»»
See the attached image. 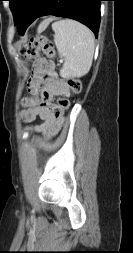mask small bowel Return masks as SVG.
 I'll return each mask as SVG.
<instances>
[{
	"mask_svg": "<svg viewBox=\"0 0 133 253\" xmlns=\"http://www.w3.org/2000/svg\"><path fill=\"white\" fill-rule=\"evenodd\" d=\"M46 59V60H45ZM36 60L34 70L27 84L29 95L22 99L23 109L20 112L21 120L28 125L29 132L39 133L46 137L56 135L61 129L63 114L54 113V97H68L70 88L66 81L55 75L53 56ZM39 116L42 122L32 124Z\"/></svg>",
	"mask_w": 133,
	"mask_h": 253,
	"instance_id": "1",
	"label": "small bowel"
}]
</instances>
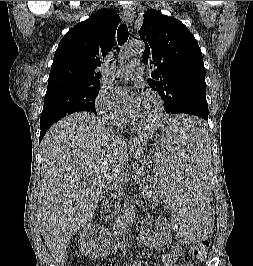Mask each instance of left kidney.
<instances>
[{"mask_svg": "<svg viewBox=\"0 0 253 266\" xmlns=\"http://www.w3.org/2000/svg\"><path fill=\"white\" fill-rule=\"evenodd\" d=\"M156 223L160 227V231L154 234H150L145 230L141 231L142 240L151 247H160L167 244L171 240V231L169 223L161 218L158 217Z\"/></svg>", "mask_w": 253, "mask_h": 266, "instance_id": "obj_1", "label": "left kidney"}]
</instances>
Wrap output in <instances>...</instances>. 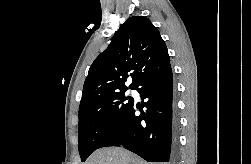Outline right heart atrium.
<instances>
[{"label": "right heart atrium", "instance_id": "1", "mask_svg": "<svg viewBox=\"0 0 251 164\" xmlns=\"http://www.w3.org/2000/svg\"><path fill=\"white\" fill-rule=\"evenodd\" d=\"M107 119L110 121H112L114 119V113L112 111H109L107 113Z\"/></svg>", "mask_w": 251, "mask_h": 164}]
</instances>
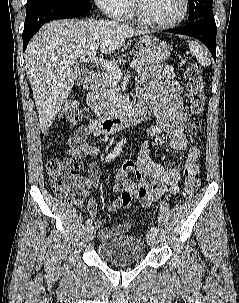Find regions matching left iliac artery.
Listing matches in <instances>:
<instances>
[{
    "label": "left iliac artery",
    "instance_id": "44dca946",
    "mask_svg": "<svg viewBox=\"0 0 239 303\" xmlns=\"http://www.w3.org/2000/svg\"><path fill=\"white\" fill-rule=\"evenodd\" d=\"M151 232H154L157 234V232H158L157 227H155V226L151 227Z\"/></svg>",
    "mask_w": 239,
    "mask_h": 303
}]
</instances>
««
»»
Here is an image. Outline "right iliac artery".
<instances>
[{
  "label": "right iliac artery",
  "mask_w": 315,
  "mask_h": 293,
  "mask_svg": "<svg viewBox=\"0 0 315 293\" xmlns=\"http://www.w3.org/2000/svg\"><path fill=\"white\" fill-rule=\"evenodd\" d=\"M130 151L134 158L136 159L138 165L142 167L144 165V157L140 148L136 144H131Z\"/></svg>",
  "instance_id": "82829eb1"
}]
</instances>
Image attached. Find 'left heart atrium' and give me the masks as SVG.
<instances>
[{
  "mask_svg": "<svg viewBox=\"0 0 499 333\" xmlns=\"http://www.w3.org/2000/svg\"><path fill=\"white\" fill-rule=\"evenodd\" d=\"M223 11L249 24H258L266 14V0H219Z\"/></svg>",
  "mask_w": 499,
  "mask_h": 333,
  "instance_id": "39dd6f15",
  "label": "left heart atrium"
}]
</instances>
««
»»
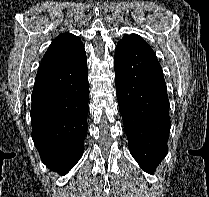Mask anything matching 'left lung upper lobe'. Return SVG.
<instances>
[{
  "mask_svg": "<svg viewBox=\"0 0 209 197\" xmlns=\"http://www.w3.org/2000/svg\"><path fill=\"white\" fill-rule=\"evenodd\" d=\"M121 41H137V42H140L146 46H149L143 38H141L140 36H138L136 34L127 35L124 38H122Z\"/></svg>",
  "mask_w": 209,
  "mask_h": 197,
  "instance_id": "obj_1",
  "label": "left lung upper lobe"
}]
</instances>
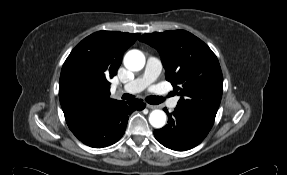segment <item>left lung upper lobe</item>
««
Using the records above, print exactly the run of lines that starts with the line with "Mask anything matching" and goes on through the line with "segment <item>left lung upper lobe</item>", pictures excluded.

Mask anything matching 'left lung upper lobe'. Return SVG.
<instances>
[{
  "mask_svg": "<svg viewBox=\"0 0 209 197\" xmlns=\"http://www.w3.org/2000/svg\"><path fill=\"white\" fill-rule=\"evenodd\" d=\"M121 41H137V42H140L146 46H149L143 38H141L140 36H138L136 34L127 35L124 38H122Z\"/></svg>",
  "mask_w": 209,
  "mask_h": 197,
  "instance_id": "obj_1",
  "label": "left lung upper lobe"
}]
</instances>
segment <item>left lung upper lobe</item>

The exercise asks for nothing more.